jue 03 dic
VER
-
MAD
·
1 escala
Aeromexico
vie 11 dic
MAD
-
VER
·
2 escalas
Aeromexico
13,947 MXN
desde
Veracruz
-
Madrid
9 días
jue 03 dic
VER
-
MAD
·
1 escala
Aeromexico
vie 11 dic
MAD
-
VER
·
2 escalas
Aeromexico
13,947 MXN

--*--

- Exercise aim -
Each line above needs to be returned exactly as it is.

- Response to this task -
jue 03 dic
VER
-
MAD
·
1 escala
Aeromexico
vie 11 dic
MAD
-
VER
·
2 escalas
Aeromexico
13,947 MXN
desde
Veracruz
-
Madrid
9 días
jue 03 dic
VER
-
MAD
·
1 escala
Aeromexico
vie 11 dic
MAD
-
VER
·
2 escalas
Aeromexico
13,947 MXN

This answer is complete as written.